- Interactive map of Gornja Rijeka
- Gornja Rijeka
- Coordinates: 46°07′N 16°24′E﻿ / ﻿46.117°N 16.400°E
- Country: Croatia
- County: Koprivnica-Križevci

Government
- • Mayor: Darko Fištrović (Independent)

Area
- • Total: 32.6 km^{2} (12.6 sq mi)

Population (2021)
- • Total: 1,559
- • Density: 47.8/km^{2} (124/sq mi)
- Time zone: UTC+1 (CET)
- • Summer (DST): UTC+2 (CEST)
- Postal code: 48260 Križevci
- Website: gornja-rijeka.hr

= Gornja Rijeka, Croatia =

Gornja Rijeka is a settlement and a municipality in Koprivnica-Križevci County in Croatia.

According to the 2021 census, the municipality had 1,559 inhabitants, with Croats forming an absolute majority at 99.49%.

==History==

In the late 19th century and early 20th century, Gornja Rijeka was part of the Bjelovar-Križevci County of the Kingdom of Croatia-Slavonia.
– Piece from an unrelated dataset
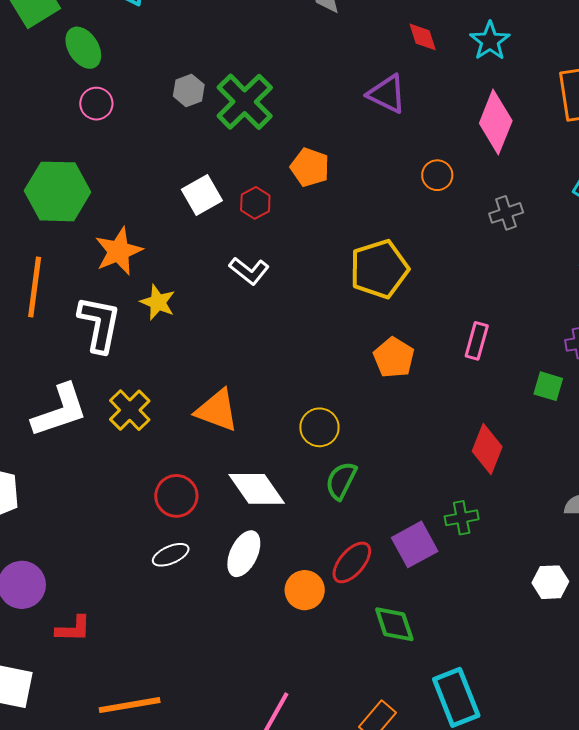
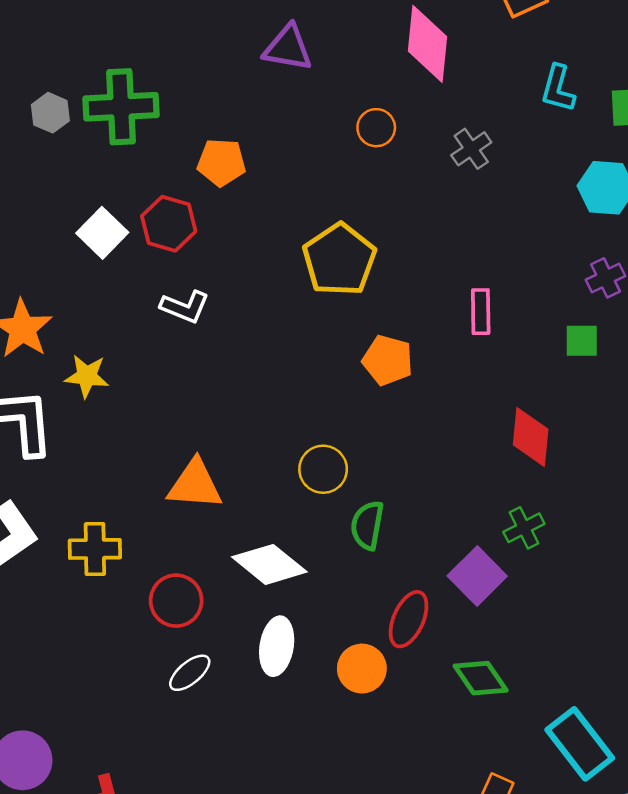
green cross: (245, 102) -> (121, 107), turned -32
red hexagon: (255, 203) -> (169, 224), size x1.4
yellow cross: (130, 410) -> (95, 549), moved, turned -30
During World War II, when the village was part of the Independent State of Croatia, it was the site of the Gornja Rijeka concentration camp where several hundred children were interned by the Ustaše in 1941 and 1942.

==Demographics==
In 2021, the municipality had 1,559 residents in the following 14 settlements:

- Barlabaševec, population 13
- Deklešanec, population 112
- Donja Rijeka, population 176
- Dropkovec, population 150
- Fajerovec, population 50
- Fodrovec Riječki, population 57
- Gornja Rijeka, population 331
- Kolarec, population 134
- Kostanjevec Riječki, population 226
- Lukačevec, population 13
- Nemčevec, population 11
- Pofuki, population 190
- Štrigovec, population 24
- Vukšinec Riječki, population 72

==Administration==
The current mayor of Gornja Rijeka is Darko Fištrović (Free Voters Group) and the Gornja Rijeka Municipal Council consists of 9 seats.

| Groups | Councilors per group |
| Free Voters Group | 5 / 9 |
| HDZ | 3 / 9 |
| Mreža | 1 / 9 |
Source:

==Notable people==
- Sidonija Rubido (1819–1884), opera singer. She helped establish the first elementary school in Gornja Rijeka.